• [What you will do]: When you find the line with "Senza categoria (74, 925)" among the records below, reproduce it and each line after it exactly, ending with the line with "- Historical Perspective (95, 1686)".

[[ Available data, beginning ]]

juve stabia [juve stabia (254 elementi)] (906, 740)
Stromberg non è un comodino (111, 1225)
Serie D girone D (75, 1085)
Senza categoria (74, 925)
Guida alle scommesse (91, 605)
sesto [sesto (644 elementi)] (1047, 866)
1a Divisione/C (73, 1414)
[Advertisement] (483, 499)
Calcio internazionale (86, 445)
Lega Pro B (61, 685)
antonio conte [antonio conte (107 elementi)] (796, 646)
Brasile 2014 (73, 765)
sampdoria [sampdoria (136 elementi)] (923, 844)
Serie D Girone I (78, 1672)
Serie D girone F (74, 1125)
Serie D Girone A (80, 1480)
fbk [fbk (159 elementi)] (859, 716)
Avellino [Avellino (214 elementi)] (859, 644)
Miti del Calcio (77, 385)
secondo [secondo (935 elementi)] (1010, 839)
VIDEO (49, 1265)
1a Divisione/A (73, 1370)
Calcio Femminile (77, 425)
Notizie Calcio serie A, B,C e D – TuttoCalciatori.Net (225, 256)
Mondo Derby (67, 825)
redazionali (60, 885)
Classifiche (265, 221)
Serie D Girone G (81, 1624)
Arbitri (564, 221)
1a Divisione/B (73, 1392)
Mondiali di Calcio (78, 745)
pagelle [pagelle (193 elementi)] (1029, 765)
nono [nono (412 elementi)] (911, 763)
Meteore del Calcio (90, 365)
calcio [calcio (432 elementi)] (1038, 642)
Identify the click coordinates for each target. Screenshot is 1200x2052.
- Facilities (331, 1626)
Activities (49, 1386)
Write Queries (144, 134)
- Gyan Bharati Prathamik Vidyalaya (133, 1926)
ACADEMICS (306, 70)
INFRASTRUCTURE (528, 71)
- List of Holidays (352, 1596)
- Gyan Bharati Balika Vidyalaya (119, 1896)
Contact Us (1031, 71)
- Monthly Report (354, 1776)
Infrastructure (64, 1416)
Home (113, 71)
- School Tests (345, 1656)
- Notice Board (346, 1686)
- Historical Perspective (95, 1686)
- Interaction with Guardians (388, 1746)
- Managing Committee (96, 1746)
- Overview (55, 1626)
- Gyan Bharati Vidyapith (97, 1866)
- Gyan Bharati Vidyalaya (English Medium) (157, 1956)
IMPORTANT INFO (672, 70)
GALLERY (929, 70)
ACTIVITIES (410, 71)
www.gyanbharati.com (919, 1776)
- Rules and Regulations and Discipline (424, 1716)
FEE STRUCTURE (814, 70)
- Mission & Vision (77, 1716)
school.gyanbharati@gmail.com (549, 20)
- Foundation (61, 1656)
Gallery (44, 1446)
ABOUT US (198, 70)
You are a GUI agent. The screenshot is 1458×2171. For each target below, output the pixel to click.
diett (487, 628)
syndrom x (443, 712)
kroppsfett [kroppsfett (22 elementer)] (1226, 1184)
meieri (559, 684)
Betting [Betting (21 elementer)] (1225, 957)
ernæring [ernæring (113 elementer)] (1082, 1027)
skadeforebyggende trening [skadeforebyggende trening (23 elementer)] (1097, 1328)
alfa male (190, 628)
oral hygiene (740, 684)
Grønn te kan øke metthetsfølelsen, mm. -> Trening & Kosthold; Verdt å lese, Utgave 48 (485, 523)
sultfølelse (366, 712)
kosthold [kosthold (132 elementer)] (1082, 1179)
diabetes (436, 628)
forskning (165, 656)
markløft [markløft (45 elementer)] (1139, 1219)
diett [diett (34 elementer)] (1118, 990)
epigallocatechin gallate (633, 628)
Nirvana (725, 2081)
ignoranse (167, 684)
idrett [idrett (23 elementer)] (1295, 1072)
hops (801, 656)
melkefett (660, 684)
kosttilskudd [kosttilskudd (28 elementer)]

[[ Available data, end ]]

• [Result]:
Senza categoria (74, 925)
Guida alle scommesse (91, 605)
sesto [sesto (644 elementi)] (1047, 866)
1a Divisione/C (73, 1414)
[Advertisement] (483, 499)
Calcio internazionale (86, 445)
Lega Pro B (61, 685)
antonio conte [antonio conte (107 elementi)] (796, 646)
Brasile 2014 (73, 765)
sampdoria [sampdoria (136 elementi)] (923, 844)
Serie D Girone I (78, 1672)
Serie D girone F (74, 1125)
Serie D Girone A (80, 1480)
fbk [fbk (159 elementi)] (859, 716)
Avellino [Avellino (214 elementi)] (859, 644)
Miti del Calcio (77, 385)
secondo [secondo (935 elementi)] (1010, 839)
VIDEO (49, 1265)
1a Divisione/A (73, 1370)
Calcio Femminile (77, 425)
Notizie Calcio serie A, B,C e D – TuttoCalciatori.Net (225, 256)
Mondo Derby (67, 825)
redazionali (60, 885)
Classifiche (265, 221)
Serie D Girone G (81, 1624)
Arbitri (564, 221)
1a Divisione/B (73, 1392)
Mondiali di Calcio (78, 745)
pagelle [pagelle (193 elementi)] (1029, 765)
nono [nono (412 elementi)] (911, 763)
Meteore del Calcio (90, 365)
calcio [calcio (432 elementi)] (1038, 642)
Identify the click coordinates for each target. Screenshot is 1200x2052.
- Facilities (331, 1626)
Activities (49, 1386)
Write Queries (144, 134)
- Gyan Bharati Prathamik Vidyalaya (133, 1926)
ACADEMICS (306, 70)
INFRASTRUCTURE (528, 71)
- List of Holidays (352, 1596)
- Gyan Bharati Balika Vidyalaya (119, 1896)
Contact Us (1031, 71)
- Monthly Report (354, 1776)
Infrastructure (64, 1416)
Home (113, 71)
- School Tests (345, 1656)
- Notice Board (346, 1686)
- Historical Perspective (95, 1686)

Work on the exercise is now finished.